En 1924, la fabrique de soie artificielle Tase s'établit à la frontière de Vaulx-en-Velin et de Villeurbanne (Rhône). L'entreprise, qui fait principalement appel à une main-d'œuvre étrangère, confie aux architectes Desseux et Alexandre la conception d'une cité ouvrière composée de petits immeubles, de maisons ainsi que d'équipements sociaux, éducatifs, sportifs et religieux. En 1926, leur confrère lyonnais Georges Curtelin (1899-1968) y réalise l'hôtel Jeanne-d'Arc, un foyer de jeunes travailleuses dirigé par des religieuses.


Après la Seconde Guerre mondiale, le bâtiment de style Art déco accueille l'Ecole normale nationale d'apprentissage, puis l'Institut universitaire de formation des maîtres qui fermera ses portes en 2013… Le bailleur Est Métropole Habitat l'achète alors pour y réaliser un projet de grande mixité programmatique baptisé L'Autre Soie. Porté par le groupement d'intérêt économique La Ville Autrement, il comprend une maison des services publics, un tiers-lieu géré par le centre culturel œcuménique La Rayonne, un restaurant, une résidence étudiante et des logements pour mères isolées.

Un cœur transparent. « Les façades devaient être restaurées à l'identique. En revanche, à l'intérieur, la maîtrise d'ouvrage encourageait à concevoir un lieu plutôt brut et brouillon », s'étonne encore l'architecte Eric David, cofondateur de l'agence A-Mas avec Stéphanie David. La partie la plus délicate consiste alors à concilier les interventions contemporaines avec l'existant. Mais les murs en béton cyclopéen, coulés par passes et sans ferraillage, de même que les planchers à poutrelles de béton et hourdis de briques se révèlent incapables de supporter les charges d'exploitation du programme, ainsi que l'augmentation du poids des matériaux, liée aux exigences de confort et de performance actuelles.
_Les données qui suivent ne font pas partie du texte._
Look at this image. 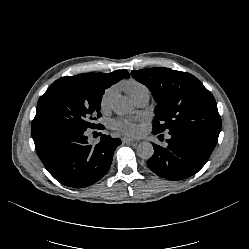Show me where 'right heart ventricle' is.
Instances as JSON below:
<instances>
[{
    "label": "right heart ventricle",
    "instance_id": "1",
    "mask_svg": "<svg viewBox=\"0 0 249 249\" xmlns=\"http://www.w3.org/2000/svg\"><path fill=\"white\" fill-rule=\"evenodd\" d=\"M123 86L133 100L142 94H150L148 87L136 79L125 80Z\"/></svg>",
    "mask_w": 249,
    "mask_h": 249
}]
</instances>
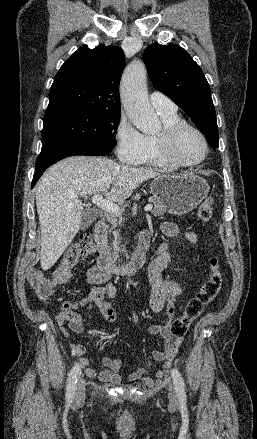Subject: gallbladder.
<instances>
[{"mask_svg": "<svg viewBox=\"0 0 257 439\" xmlns=\"http://www.w3.org/2000/svg\"><path fill=\"white\" fill-rule=\"evenodd\" d=\"M94 219L95 216L91 214L89 210H85L82 213V217H81V228L84 229L88 227L94 221Z\"/></svg>", "mask_w": 257, "mask_h": 439, "instance_id": "1", "label": "gallbladder"}]
</instances>
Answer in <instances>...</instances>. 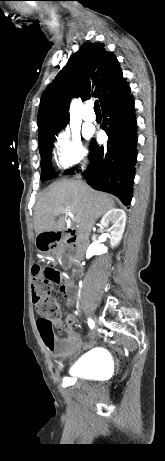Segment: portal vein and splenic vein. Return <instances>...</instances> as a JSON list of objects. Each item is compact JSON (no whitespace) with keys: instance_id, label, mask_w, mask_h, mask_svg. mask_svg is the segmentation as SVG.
<instances>
[{"instance_id":"obj_1","label":"portal vein and splenic vein","mask_w":165,"mask_h":461,"mask_svg":"<svg viewBox=\"0 0 165 461\" xmlns=\"http://www.w3.org/2000/svg\"><path fill=\"white\" fill-rule=\"evenodd\" d=\"M66 215H69V216H73V214H72V213H67Z\"/></svg>"}]
</instances>
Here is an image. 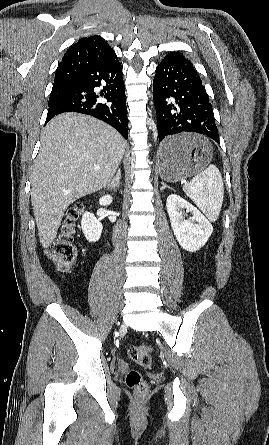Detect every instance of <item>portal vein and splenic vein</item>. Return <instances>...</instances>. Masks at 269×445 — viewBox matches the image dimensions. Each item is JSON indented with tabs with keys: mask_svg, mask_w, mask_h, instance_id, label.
I'll list each match as a JSON object with an SVG mask.
<instances>
[{
	"mask_svg": "<svg viewBox=\"0 0 269 445\" xmlns=\"http://www.w3.org/2000/svg\"><path fill=\"white\" fill-rule=\"evenodd\" d=\"M94 170H99V167H98V166H95V167H94Z\"/></svg>",
	"mask_w": 269,
	"mask_h": 445,
	"instance_id": "obj_1",
	"label": "portal vein and splenic vein"
}]
</instances>
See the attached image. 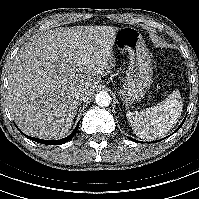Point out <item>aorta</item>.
I'll return each instance as SVG.
<instances>
[{
  "label": "aorta",
  "instance_id": "762f6f07",
  "mask_svg": "<svg viewBox=\"0 0 199 199\" xmlns=\"http://www.w3.org/2000/svg\"><path fill=\"white\" fill-rule=\"evenodd\" d=\"M95 102L100 107H107L111 103V97L107 92L101 91L96 95Z\"/></svg>",
  "mask_w": 199,
  "mask_h": 199
}]
</instances>
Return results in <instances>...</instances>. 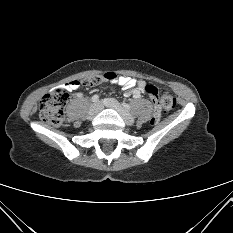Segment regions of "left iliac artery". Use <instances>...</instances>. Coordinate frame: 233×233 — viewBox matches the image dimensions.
<instances>
[{"label": "left iliac artery", "instance_id": "44dca946", "mask_svg": "<svg viewBox=\"0 0 233 233\" xmlns=\"http://www.w3.org/2000/svg\"><path fill=\"white\" fill-rule=\"evenodd\" d=\"M123 107L126 109V110H130V106L126 103H122Z\"/></svg>", "mask_w": 233, "mask_h": 233}]
</instances>
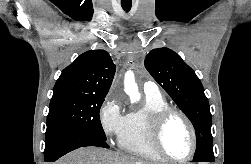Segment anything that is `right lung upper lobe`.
Instances as JSON below:
<instances>
[{
	"label": "right lung upper lobe",
	"instance_id": "1",
	"mask_svg": "<svg viewBox=\"0 0 251 164\" xmlns=\"http://www.w3.org/2000/svg\"><path fill=\"white\" fill-rule=\"evenodd\" d=\"M115 70L116 66L107 51H87L62 71L53 92L106 96Z\"/></svg>",
	"mask_w": 251,
	"mask_h": 164
}]
</instances>
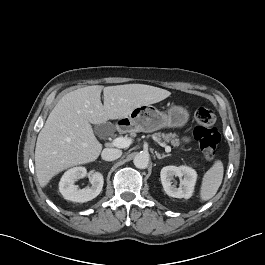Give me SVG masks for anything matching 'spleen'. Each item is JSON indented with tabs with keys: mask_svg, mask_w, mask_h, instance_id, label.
Masks as SVG:
<instances>
[{
	"mask_svg": "<svg viewBox=\"0 0 265 265\" xmlns=\"http://www.w3.org/2000/svg\"><path fill=\"white\" fill-rule=\"evenodd\" d=\"M224 174L223 163L216 160L212 167L204 174L200 188V199L207 201L217 193Z\"/></svg>",
	"mask_w": 265,
	"mask_h": 265,
	"instance_id": "spleen-1",
	"label": "spleen"
}]
</instances>
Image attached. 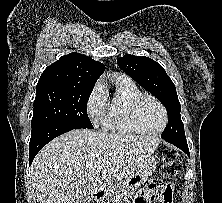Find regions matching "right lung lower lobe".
Returning a JSON list of instances; mask_svg holds the SVG:
<instances>
[{
    "label": "right lung lower lobe",
    "instance_id": "1",
    "mask_svg": "<svg viewBox=\"0 0 222 203\" xmlns=\"http://www.w3.org/2000/svg\"><path fill=\"white\" fill-rule=\"evenodd\" d=\"M78 128L85 127L73 123H49L33 128L29 143V165L48 142L65 132Z\"/></svg>",
    "mask_w": 222,
    "mask_h": 203
}]
</instances>
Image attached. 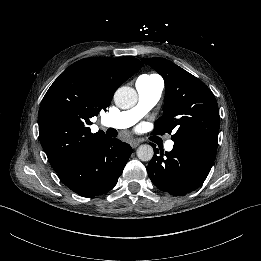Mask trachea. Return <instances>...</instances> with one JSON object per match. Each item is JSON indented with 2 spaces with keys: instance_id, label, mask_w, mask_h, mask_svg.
Here are the masks:
<instances>
[{
  "instance_id": "obj_1",
  "label": "trachea",
  "mask_w": 261,
  "mask_h": 261,
  "mask_svg": "<svg viewBox=\"0 0 261 261\" xmlns=\"http://www.w3.org/2000/svg\"><path fill=\"white\" fill-rule=\"evenodd\" d=\"M106 134L110 137H116L117 136V131L113 128H109L107 131H106Z\"/></svg>"
}]
</instances>
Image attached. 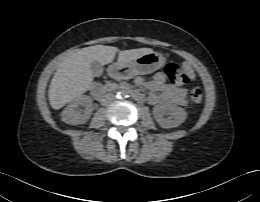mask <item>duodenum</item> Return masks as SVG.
I'll list each match as a JSON object with an SVG mask.
<instances>
[{"label":"duodenum","mask_w":260,"mask_h":202,"mask_svg":"<svg viewBox=\"0 0 260 202\" xmlns=\"http://www.w3.org/2000/svg\"><path fill=\"white\" fill-rule=\"evenodd\" d=\"M110 72H111V74H112L113 76H119V75H121V74L123 73V70H122V68H120V67L113 66V67L111 68ZM125 90H126V89H125ZM91 92H92L96 97H101V96L103 95V92H102L100 89H98L97 87H92V88H91ZM131 93H132L133 97L136 98V99H142V98H143L142 94L139 93V92L131 91Z\"/></svg>","instance_id":"duodenum-1"}]
</instances>
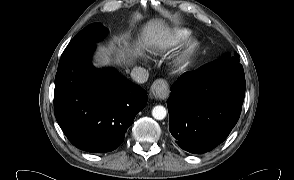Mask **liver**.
I'll return each mask as SVG.
<instances>
[{
  "instance_id": "6515ba94",
  "label": "liver",
  "mask_w": 294,
  "mask_h": 180,
  "mask_svg": "<svg viewBox=\"0 0 294 180\" xmlns=\"http://www.w3.org/2000/svg\"><path fill=\"white\" fill-rule=\"evenodd\" d=\"M163 31H166L165 23L164 21L160 19H153L147 22L145 25L143 32H142V42L144 45H151L154 40L159 36L160 33ZM124 49L119 50L118 55L116 57L115 63L121 64L122 62H128L130 63L133 57H136L138 54V49L136 51H130L128 48V43L124 42ZM110 53L108 51L103 53H98L96 56V65L97 66H104L110 64L112 61L110 59ZM130 57V59H129ZM132 57V58H131Z\"/></svg>"
}]
</instances>
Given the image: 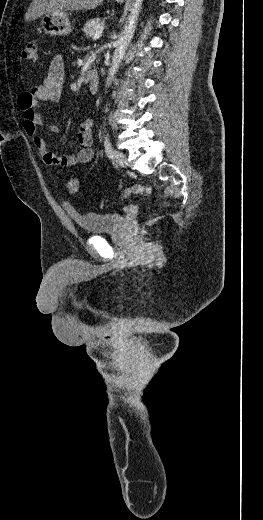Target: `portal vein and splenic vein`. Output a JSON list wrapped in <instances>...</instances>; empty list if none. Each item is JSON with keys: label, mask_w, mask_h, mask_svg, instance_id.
Segmentation results:
<instances>
[{"label": "portal vein and splenic vein", "mask_w": 263, "mask_h": 520, "mask_svg": "<svg viewBox=\"0 0 263 520\" xmlns=\"http://www.w3.org/2000/svg\"><path fill=\"white\" fill-rule=\"evenodd\" d=\"M101 35H102V31H101V30H98V31H96L95 34L92 36V39H93V40H96V39L100 38Z\"/></svg>", "instance_id": "obj_1"}]
</instances>
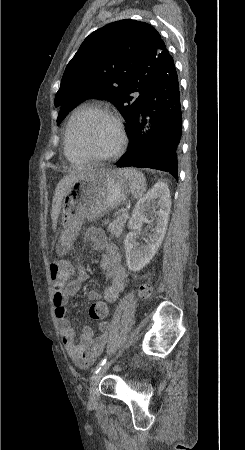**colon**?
<instances>
[{
    "mask_svg": "<svg viewBox=\"0 0 245 450\" xmlns=\"http://www.w3.org/2000/svg\"><path fill=\"white\" fill-rule=\"evenodd\" d=\"M52 268L54 269V273L58 267H60L59 262L57 260H53L51 262ZM152 291V286L149 282H144L141 284L138 295L142 299H146L150 296ZM89 315L92 319L100 321L108 317L109 308L107 304L103 301L93 302L89 309Z\"/></svg>",
    "mask_w": 245,
    "mask_h": 450,
    "instance_id": "1",
    "label": "colon"
}]
</instances>
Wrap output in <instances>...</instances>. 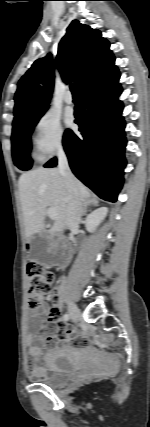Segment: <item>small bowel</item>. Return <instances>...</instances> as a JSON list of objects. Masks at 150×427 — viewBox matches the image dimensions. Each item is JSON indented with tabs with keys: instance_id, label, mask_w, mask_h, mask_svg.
<instances>
[{
	"instance_id": "1",
	"label": "small bowel",
	"mask_w": 150,
	"mask_h": 427,
	"mask_svg": "<svg viewBox=\"0 0 150 427\" xmlns=\"http://www.w3.org/2000/svg\"><path fill=\"white\" fill-rule=\"evenodd\" d=\"M59 294L53 297L54 302L51 304V309L46 305H39L37 312L30 316L29 329L26 338L28 347L27 369L30 377L44 378L47 376V371L38 366V359L42 352V347L45 345H71L73 347L82 348L88 345L89 339L85 336L75 334L72 330L63 327L58 319L61 315L60 304L58 303ZM48 315V321L55 323L47 337L39 334L37 330L44 322V316Z\"/></svg>"
}]
</instances>
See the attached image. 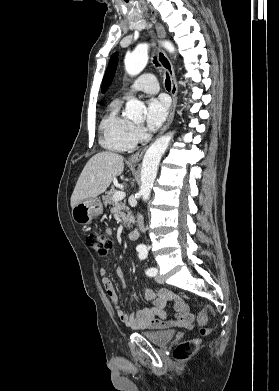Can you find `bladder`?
Masks as SVG:
<instances>
[{"label":"bladder","instance_id":"1","mask_svg":"<svg viewBox=\"0 0 279 391\" xmlns=\"http://www.w3.org/2000/svg\"><path fill=\"white\" fill-rule=\"evenodd\" d=\"M142 335L151 343L164 347L177 337V332L173 330L149 331L143 332Z\"/></svg>","mask_w":279,"mask_h":391}]
</instances>
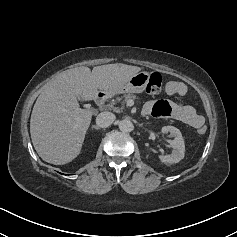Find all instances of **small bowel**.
I'll return each instance as SVG.
<instances>
[{"label":"small bowel","mask_w":237,"mask_h":237,"mask_svg":"<svg viewBox=\"0 0 237 237\" xmlns=\"http://www.w3.org/2000/svg\"><path fill=\"white\" fill-rule=\"evenodd\" d=\"M165 92L168 95L184 96L187 93V87L183 82L169 81L166 84ZM143 114L154 117H172L196 129L204 125L203 116L193 106L171 103L165 100L147 102Z\"/></svg>","instance_id":"obj_1"}]
</instances>
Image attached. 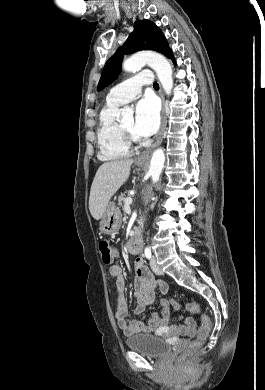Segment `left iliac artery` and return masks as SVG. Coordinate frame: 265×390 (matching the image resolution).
<instances>
[{"instance_id":"obj_1","label":"left iliac artery","mask_w":265,"mask_h":390,"mask_svg":"<svg viewBox=\"0 0 265 390\" xmlns=\"http://www.w3.org/2000/svg\"><path fill=\"white\" fill-rule=\"evenodd\" d=\"M144 254H145V256H146V258L147 259H150L151 258V250H150V248H148V247H146L145 248V251H144Z\"/></svg>"}]
</instances>
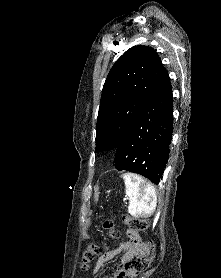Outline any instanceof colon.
Wrapping results in <instances>:
<instances>
[{
	"mask_svg": "<svg viewBox=\"0 0 221 278\" xmlns=\"http://www.w3.org/2000/svg\"><path fill=\"white\" fill-rule=\"evenodd\" d=\"M125 223L129 230L137 232L145 230L149 223L147 220L132 218L125 216ZM103 228L107 231L110 238L116 239L119 237V232L115 229L114 222L110 219H105L102 223ZM100 249L94 244H89L82 254V268L87 269L89 263L92 261L94 255ZM154 260V244L150 242L148 248L144 246L142 253L135 259L128 261L123 270L118 273V278H132L147 270Z\"/></svg>",
	"mask_w": 221,
	"mask_h": 278,
	"instance_id": "obj_1",
	"label": "colon"
}]
</instances>
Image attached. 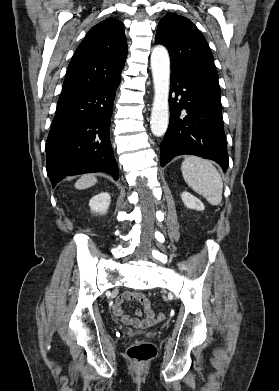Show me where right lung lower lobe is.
<instances>
[{"mask_svg":"<svg viewBox=\"0 0 279 391\" xmlns=\"http://www.w3.org/2000/svg\"><path fill=\"white\" fill-rule=\"evenodd\" d=\"M120 78L90 91L60 97L46 142L52 187L66 176L106 172L119 178L109 138Z\"/></svg>","mask_w":279,"mask_h":391,"instance_id":"1","label":"right lung lower lobe"}]
</instances>
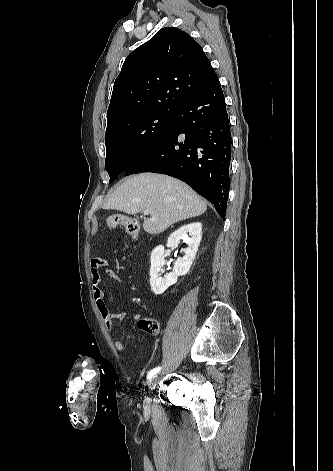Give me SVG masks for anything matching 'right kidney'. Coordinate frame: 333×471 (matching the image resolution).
<instances>
[{
    "mask_svg": "<svg viewBox=\"0 0 333 471\" xmlns=\"http://www.w3.org/2000/svg\"><path fill=\"white\" fill-rule=\"evenodd\" d=\"M202 237V224L200 222H193L182 226L173 232L168 240L167 247L173 248L177 246L181 239L187 244L185 248V255L179 258L174 265L173 271L161 276L164 265V247L157 246L151 253V267H150V286L155 295L163 294L166 289L175 284L179 276L186 275L195 259L198 246Z\"/></svg>",
    "mask_w": 333,
    "mask_h": 471,
    "instance_id": "right-kidney-1",
    "label": "right kidney"
}]
</instances>
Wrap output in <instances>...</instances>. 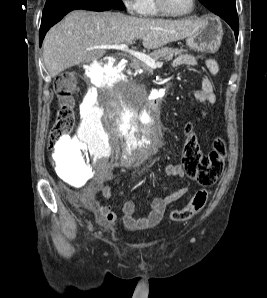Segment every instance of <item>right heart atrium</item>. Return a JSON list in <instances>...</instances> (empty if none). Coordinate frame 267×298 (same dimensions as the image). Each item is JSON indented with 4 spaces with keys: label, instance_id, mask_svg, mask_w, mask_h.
<instances>
[{
    "label": "right heart atrium",
    "instance_id": "1",
    "mask_svg": "<svg viewBox=\"0 0 267 298\" xmlns=\"http://www.w3.org/2000/svg\"><path fill=\"white\" fill-rule=\"evenodd\" d=\"M125 9L130 14H139L142 0H122Z\"/></svg>",
    "mask_w": 267,
    "mask_h": 298
}]
</instances>
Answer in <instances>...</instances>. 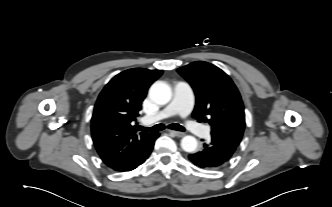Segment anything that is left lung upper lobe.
<instances>
[{
  "label": "left lung upper lobe",
  "mask_w": 332,
  "mask_h": 207,
  "mask_svg": "<svg viewBox=\"0 0 332 207\" xmlns=\"http://www.w3.org/2000/svg\"><path fill=\"white\" fill-rule=\"evenodd\" d=\"M192 86V116L211 125V136L237 147L245 128L244 106L231 78L213 64L197 61L177 69Z\"/></svg>",
  "instance_id": "obj_1"
}]
</instances>
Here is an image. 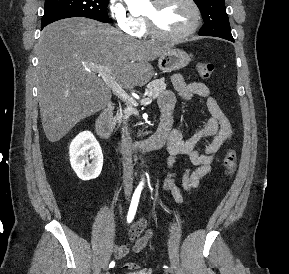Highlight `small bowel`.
I'll return each mask as SVG.
<instances>
[{
  "label": "small bowel",
  "instance_id": "obj_1",
  "mask_svg": "<svg viewBox=\"0 0 289 274\" xmlns=\"http://www.w3.org/2000/svg\"><path fill=\"white\" fill-rule=\"evenodd\" d=\"M172 84L178 96L183 100L191 101L195 97L204 98L210 115L205 127L192 136L185 138L184 129L178 127L171 130L168 138L170 156L166 167L162 169L165 175L163 191L171 194L177 203H183L184 197L176 183L174 171L176 160L179 157H185L189 161L181 177V186L184 191L192 192L199 188L202 178L210 174L218 151L232 139L234 128L206 84L186 82L179 74L173 75ZM159 104L163 113L173 115L176 105L175 94L172 91H164L159 97ZM207 140L210 141L200 146ZM150 237L151 231L146 221L144 219L136 221L129 229V242L113 247L115 257L121 259L131 251L141 252Z\"/></svg>",
  "mask_w": 289,
  "mask_h": 274
}]
</instances>
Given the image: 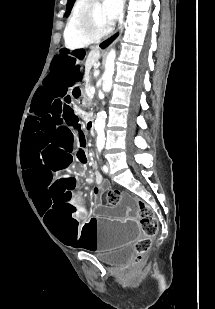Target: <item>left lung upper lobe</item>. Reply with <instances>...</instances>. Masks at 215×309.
Returning <instances> with one entry per match:
<instances>
[{"mask_svg": "<svg viewBox=\"0 0 215 309\" xmlns=\"http://www.w3.org/2000/svg\"><path fill=\"white\" fill-rule=\"evenodd\" d=\"M73 2H74V0H68L66 15L68 14L69 10L71 9Z\"/></svg>", "mask_w": 215, "mask_h": 309, "instance_id": "5c2ea615", "label": "left lung upper lobe"}]
</instances>
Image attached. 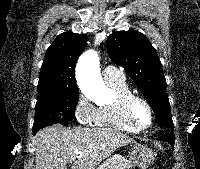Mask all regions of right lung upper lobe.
Instances as JSON below:
<instances>
[{
	"label": "right lung upper lobe",
	"instance_id": "right-lung-upper-lobe-1",
	"mask_svg": "<svg viewBox=\"0 0 200 169\" xmlns=\"http://www.w3.org/2000/svg\"><path fill=\"white\" fill-rule=\"evenodd\" d=\"M86 44L85 34L65 32L57 36L47 49L41 67L39 94L79 91L75 80V65Z\"/></svg>",
	"mask_w": 200,
	"mask_h": 169
}]
</instances>
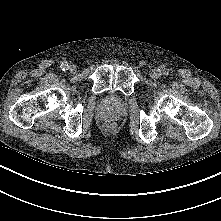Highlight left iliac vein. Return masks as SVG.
Listing matches in <instances>:
<instances>
[{"label": "left iliac vein", "mask_w": 221, "mask_h": 221, "mask_svg": "<svg viewBox=\"0 0 221 221\" xmlns=\"http://www.w3.org/2000/svg\"><path fill=\"white\" fill-rule=\"evenodd\" d=\"M150 76H151L152 79H158L161 76V71L159 69H157V68H154L151 71Z\"/></svg>", "instance_id": "1"}]
</instances>
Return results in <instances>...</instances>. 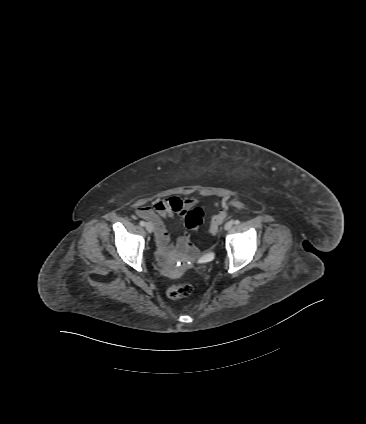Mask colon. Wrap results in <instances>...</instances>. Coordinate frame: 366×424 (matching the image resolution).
I'll return each instance as SVG.
<instances>
[{
  "instance_id": "1",
  "label": "colon",
  "mask_w": 366,
  "mask_h": 424,
  "mask_svg": "<svg viewBox=\"0 0 366 424\" xmlns=\"http://www.w3.org/2000/svg\"><path fill=\"white\" fill-rule=\"evenodd\" d=\"M227 217L226 211H221L215 215L208 226L209 234L213 235L218 230L219 226ZM204 219L203 210L199 207H194L186 211L184 215V223L187 229L197 230L198 227L202 224ZM189 251L194 254L196 253V248L192 245L189 246ZM192 286L188 283H181L172 285L169 287L167 293L171 298H183L187 297L192 293Z\"/></svg>"
}]
</instances>
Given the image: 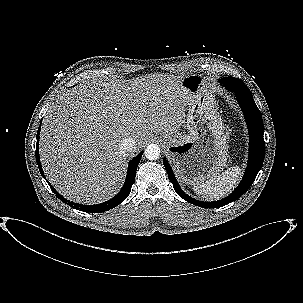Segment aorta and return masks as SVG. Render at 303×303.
<instances>
[{"instance_id":"762f6f07","label":"aorta","mask_w":303,"mask_h":303,"mask_svg":"<svg viewBox=\"0 0 303 303\" xmlns=\"http://www.w3.org/2000/svg\"><path fill=\"white\" fill-rule=\"evenodd\" d=\"M144 153L147 159L157 160L160 156V147L157 144H149Z\"/></svg>"}]
</instances>
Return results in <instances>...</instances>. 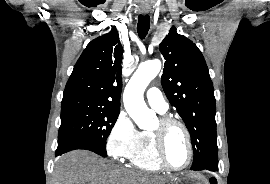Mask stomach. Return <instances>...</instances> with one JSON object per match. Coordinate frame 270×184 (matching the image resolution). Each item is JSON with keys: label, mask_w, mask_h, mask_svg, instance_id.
Returning <instances> with one entry per match:
<instances>
[{"label": "stomach", "mask_w": 270, "mask_h": 184, "mask_svg": "<svg viewBox=\"0 0 270 184\" xmlns=\"http://www.w3.org/2000/svg\"><path fill=\"white\" fill-rule=\"evenodd\" d=\"M170 184H209L207 179L197 173H185L175 177Z\"/></svg>", "instance_id": "0dacf381"}]
</instances>
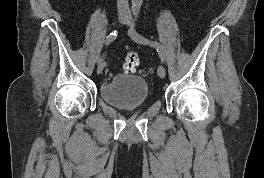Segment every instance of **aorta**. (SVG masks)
Listing matches in <instances>:
<instances>
[{
    "instance_id": "1",
    "label": "aorta",
    "mask_w": 264,
    "mask_h": 178,
    "mask_svg": "<svg viewBox=\"0 0 264 178\" xmlns=\"http://www.w3.org/2000/svg\"><path fill=\"white\" fill-rule=\"evenodd\" d=\"M143 0H132V10L139 11Z\"/></svg>"
}]
</instances>
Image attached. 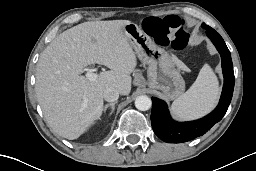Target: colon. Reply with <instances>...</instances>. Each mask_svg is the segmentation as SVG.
<instances>
[{
	"label": "colon",
	"mask_w": 256,
	"mask_h": 171,
	"mask_svg": "<svg viewBox=\"0 0 256 171\" xmlns=\"http://www.w3.org/2000/svg\"><path fill=\"white\" fill-rule=\"evenodd\" d=\"M143 28L160 46L176 50H182L186 46L187 32L184 22L178 16L147 18L143 22Z\"/></svg>",
	"instance_id": "obj_1"
}]
</instances>
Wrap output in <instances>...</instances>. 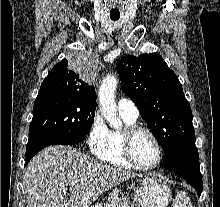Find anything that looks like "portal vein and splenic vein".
Returning <instances> with one entry per match:
<instances>
[{
  "instance_id": "18ae733b",
  "label": "portal vein and splenic vein",
  "mask_w": 220,
  "mask_h": 207,
  "mask_svg": "<svg viewBox=\"0 0 220 207\" xmlns=\"http://www.w3.org/2000/svg\"><path fill=\"white\" fill-rule=\"evenodd\" d=\"M78 183V181H72L71 182V187H73L75 184H77Z\"/></svg>"
}]
</instances>
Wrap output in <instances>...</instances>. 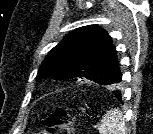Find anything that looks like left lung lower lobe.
<instances>
[{"instance_id":"1","label":"left lung lower lobe","mask_w":153,"mask_h":134,"mask_svg":"<svg viewBox=\"0 0 153 134\" xmlns=\"http://www.w3.org/2000/svg\"><path fill=\"white\" fill-rule=\"evenodd\" d=\"M120 77H122V75ZM112 93L119 101H121V92L119 90H113Z\"/></svg>"}]
</instances>
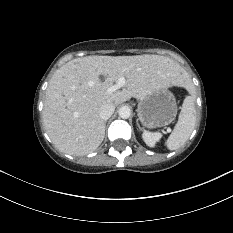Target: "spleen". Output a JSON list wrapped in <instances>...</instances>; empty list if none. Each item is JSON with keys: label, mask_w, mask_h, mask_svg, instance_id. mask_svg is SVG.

L'équipe de maîtrise d'œuvre se retrouve donc obligée de déconstruire tous les planchers pour les remplacer. Sur les façades extérieures, elle installe des fenêtres à double vitrage et menuiseries bois. Côté cour, au lieu d'épaissir les murs des façades et d'en changer les fenêtres, elle conserve les simples vitrages aux fines menuiseries d'acier et isole plus fortement les logements. Non chauffés, les couloirs servent d'espaces-tampons. De même, elle restaure les verrières de l'escalier monumental.

Serres horticoles. Pour le reste des aménagements, les architectes optent pour des matériaux simples et bruts - contreplaqué, brique plâtrière, panneaux en fibres de bois - et laissent apparents tous les réseaux. Dans cette logique de frugalité, le bailleur perçoit une subvention européenne pour mettre en œuvre un véritable réemploi issu du foyer d'origine et de la démolition d'un immeuble tiers lui appartenant (faïence, parquet, carrelage, etc.). En complément du mobilier sur mesure, des meubles vintage ont été choisis avec l'aide d'un brocanteur.

Lors du concours, l'agence A-Mas, associée à FBAA, était la seule à proposer la suppression de la rotonde, à savoir l'ancien réfectoire, qui occupait la cour entre les deux ailes en « U ». A sa place, trois travées de serres horticoles ouvrent aujourd'hui l'établissement sur l'ancien parc boisé qui s'étend à l'arrière, autogéré par l'ensemble des acteurs sociaux du nouveau quartier. Equipé d'un toit mécanisé et de velums d'ombrage, le vaste volume, traversant et non chauffé, apporte de la lumière et établit un lien visuel et physique entre les diverses parties du tiers-lieu : une pépinière d'associations et d'entreprises de l'économie sociale et solidaire, un fab lab, un amphithéâtre dans l'ancienne chapelle, un atelier d'arts plastiques, une salle de danse et une cuisine partagée.

Dans ce lieu de vie central, sans affectation prédéterminée, mais facilement appropriable, se retrouvent les étudiants qui résident aux 1er et 2e étages, les mères et leurs enfants qui occupent le dernier niveau, ainsi que les habitants du quartier. Avec son nom en forme de jeu de mots lacanien, « L'Autre Soie » offre le cadre chaleureux pour construire une nouvelle vie et retrouver l'estime de soi en évitant l'entre-soi.